Gencer’in sahnelerden ayrıldıktan sonra kendi ülkesinin müzik hayatına yaptığı katkılardan biri de kendi adına başlattığı Şan Yarışması’ydı. Yapı Kredi Bankası’nın desteğiyle başlayıp devam ettirilemeyen “Leyla Gencer Şan Yarışması”, Doğuş Grubu ve Garanti Bankası sponsorluğunda, Dışişleri Bakanlığı ve Borusan Holding katkılarıyla 2006’da yeniden canlandı. IV. Leyla Gencer Şan Yarışması, İstanbul Kültür ve Sanat Vakfı ile La Scala Tiyatrosu Sahne ve Gösteri Sanatları Akademisi Vakfı’nın işbirliğiyle 25-10 Ağustos 2006 tarihleri arasında düzenlendi.
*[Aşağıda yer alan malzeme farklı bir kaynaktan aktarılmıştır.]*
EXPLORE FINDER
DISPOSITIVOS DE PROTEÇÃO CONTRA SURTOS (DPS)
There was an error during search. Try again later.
Uluslararası bu yarışmaya Almanya, Brezilya, ABD, Romanya, Rusya, İtalya, Bulgaristan, Gürcistan, Çin, Arnavutluk, Yunanistan, Moldova, Azerbeycan, Güney Kore ve Türkiye’den genç şarkıclar katılmıştı. Yarışma sonucunda birincilik ödülünü Gürcistan’lı soprano Nino Machaidze kazanmıştı.
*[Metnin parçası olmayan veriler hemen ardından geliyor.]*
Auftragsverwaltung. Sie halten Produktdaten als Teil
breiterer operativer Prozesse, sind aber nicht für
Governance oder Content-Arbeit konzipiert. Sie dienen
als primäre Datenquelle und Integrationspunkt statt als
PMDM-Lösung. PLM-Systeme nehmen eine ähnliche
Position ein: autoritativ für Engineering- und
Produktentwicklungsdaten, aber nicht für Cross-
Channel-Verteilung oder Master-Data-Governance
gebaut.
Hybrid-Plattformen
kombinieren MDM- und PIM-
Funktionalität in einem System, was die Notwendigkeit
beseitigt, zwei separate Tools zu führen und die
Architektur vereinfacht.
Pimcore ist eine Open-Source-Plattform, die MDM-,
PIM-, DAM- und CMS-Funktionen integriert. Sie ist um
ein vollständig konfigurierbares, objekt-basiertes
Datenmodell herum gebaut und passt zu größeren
2008’de yapılan yarışmada ise ne yazık ki Leyla Gencer artık hayatta değildi. Yarışmanın son elemesinden sonra çeşitli ülkelerden gelen 35 yarışmacı arasından Türk soprano Nazlı Deniz Boran birincilik ödülünü kazandı. İkinciliği Sri Lankalı soprano Kishani Jayasinghe kazanırken, üçüncülük ödülü Koreli bariton Eung Kwang Lee ile Gürcistanlı mezzo-soprano Anita Rachvelishvili arasında paylaşıldı. Yarışmaya uluslararası alanda büyük ilgi olması Leyla Gencer adının hem dünyada hem de kendi ülkesinde yaşamasını da sağlıyor. Böyle bir uluslararası yarışma ile Türk opera şarkıcılarının da önü açıldığı gibi, derece alanlara dünya sahnelerinde şanslarını deneme olanağı da verilmiş oluyor.